What is fascinating to the political observer of the times is that both Wilson and Griffith were eclipsed by events, Wilson by World War I and the impulse toward modern life that the war speeded up, and Griffith as an anachronism in the Twenties making movies about the very pastoral life and morality that the Progressive Era and the war had done so much to destroy. Intolerance is of interest not only because it is one of the greatest of all films, but also because of its immediate political eclipse and subsequent political influence. Griffith’s theme is injustice through the ages, in which innocent ordinary folk are subjected to the abuses of the powerful and haughty. His populist roots show in his depiction of the social tension between wealthy industrialists and their “society” wives against the innocent pursuits and urban travails of the new working class. But his Wilsonian ties also are clear, in that both ancient and modern rulers can be just if they are on the side of popular morality, including familial autonomy from a meddlesome, elite-sponsored welfare state and protection from the predatory powers of both industrial magnates and vice lords.

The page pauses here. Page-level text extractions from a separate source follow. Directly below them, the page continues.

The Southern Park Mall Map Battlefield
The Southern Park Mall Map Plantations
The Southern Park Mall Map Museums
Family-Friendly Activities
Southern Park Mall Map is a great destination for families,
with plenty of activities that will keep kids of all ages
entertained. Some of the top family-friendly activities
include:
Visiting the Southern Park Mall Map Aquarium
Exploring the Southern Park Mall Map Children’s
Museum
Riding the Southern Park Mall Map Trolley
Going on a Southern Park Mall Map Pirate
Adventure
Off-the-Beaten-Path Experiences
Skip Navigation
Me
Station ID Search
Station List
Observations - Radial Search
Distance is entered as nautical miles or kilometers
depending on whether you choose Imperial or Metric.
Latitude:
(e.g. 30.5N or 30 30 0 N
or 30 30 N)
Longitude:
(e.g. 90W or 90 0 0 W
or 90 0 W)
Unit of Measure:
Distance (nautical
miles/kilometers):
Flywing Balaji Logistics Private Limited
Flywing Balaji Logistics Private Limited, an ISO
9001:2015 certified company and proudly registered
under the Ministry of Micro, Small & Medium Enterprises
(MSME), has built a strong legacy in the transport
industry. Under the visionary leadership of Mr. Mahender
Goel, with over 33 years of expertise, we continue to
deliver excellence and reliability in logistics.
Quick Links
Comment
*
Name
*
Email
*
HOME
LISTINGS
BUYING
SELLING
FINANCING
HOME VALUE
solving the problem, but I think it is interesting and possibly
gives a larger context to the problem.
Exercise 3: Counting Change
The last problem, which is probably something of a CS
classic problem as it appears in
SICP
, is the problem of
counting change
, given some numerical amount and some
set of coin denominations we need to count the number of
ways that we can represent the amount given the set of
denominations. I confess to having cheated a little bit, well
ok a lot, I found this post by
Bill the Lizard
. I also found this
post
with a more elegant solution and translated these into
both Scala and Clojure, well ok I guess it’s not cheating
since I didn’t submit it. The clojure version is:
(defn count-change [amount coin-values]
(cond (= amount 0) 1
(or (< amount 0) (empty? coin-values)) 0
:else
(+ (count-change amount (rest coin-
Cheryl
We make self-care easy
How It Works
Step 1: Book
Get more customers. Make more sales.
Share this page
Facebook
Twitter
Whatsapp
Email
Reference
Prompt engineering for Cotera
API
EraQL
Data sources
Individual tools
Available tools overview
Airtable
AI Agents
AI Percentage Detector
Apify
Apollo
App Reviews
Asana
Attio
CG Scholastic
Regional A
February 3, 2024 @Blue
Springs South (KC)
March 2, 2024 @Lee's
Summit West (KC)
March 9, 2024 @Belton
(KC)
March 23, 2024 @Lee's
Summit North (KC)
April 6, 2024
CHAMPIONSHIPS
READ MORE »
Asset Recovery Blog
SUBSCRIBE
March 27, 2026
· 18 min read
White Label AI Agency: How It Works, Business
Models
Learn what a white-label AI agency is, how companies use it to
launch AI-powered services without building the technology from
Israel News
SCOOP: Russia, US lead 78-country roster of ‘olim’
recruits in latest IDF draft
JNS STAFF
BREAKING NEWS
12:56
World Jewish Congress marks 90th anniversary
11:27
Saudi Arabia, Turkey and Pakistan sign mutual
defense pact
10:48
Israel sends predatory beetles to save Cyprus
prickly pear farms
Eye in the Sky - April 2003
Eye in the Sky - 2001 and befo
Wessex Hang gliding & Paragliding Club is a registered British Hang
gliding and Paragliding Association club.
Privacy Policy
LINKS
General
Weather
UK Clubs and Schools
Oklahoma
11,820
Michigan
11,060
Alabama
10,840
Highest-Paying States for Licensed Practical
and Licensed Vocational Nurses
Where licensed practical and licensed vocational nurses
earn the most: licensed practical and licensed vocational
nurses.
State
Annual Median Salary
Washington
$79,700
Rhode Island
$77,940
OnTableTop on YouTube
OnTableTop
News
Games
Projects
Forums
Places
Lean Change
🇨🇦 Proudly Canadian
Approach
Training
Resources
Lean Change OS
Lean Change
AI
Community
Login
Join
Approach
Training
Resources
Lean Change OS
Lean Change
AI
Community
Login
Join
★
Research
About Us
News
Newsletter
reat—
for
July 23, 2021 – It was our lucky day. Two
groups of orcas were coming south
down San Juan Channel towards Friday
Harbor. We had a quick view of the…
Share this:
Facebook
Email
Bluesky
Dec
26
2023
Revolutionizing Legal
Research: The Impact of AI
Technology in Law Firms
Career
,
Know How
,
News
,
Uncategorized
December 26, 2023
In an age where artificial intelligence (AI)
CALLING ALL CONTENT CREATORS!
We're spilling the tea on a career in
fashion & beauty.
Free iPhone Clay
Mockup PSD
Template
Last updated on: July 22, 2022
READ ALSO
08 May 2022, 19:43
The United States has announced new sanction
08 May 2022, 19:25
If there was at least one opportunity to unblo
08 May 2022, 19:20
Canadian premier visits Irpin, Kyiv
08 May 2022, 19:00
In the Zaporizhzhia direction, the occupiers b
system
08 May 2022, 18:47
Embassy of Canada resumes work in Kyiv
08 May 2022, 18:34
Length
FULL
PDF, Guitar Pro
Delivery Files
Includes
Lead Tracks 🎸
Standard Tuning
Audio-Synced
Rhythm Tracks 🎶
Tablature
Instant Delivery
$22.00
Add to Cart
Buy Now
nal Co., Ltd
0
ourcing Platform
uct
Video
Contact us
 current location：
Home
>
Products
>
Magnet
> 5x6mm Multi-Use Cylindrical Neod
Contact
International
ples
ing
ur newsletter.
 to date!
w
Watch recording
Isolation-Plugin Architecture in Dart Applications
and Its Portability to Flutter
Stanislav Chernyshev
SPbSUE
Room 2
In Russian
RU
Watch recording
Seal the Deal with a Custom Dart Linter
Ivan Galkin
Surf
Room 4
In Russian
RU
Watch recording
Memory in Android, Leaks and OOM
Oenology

Griffith, like Wilson, still retained a kind of sentimental idealism that suggested a political coalition between benevolent authority and the virtuous individual could produce social harmony without disturbing the actual concentration of power in industrial and social elites. Still, one reason given for the box office failure of Intolerance was that the new urban middle classes just discovering movie going didn’t like the theme of industrial strife which placed culpability clearing on the shoulders of greedy and hypocritical industrialists. Too, Intolerance not only included some of the more explosive Progressive criticisms of the arrogance of power, it also proceeded on pacifist sentiment and concluded with a moving Utopian vision of a world without war. When Griffith began making the film in 1915, much of the public agreed with this sentiment, and Wilson ran for re-election in 1916 with the claim of moral superiority over the warring nations of Europe, declaring that we were “too proud to fight.” But by the time the film was released late in 1916, the public mood and political realities had changed to a bellicose and interventionist stance, and Griffith’s views seemed curiously and outdated.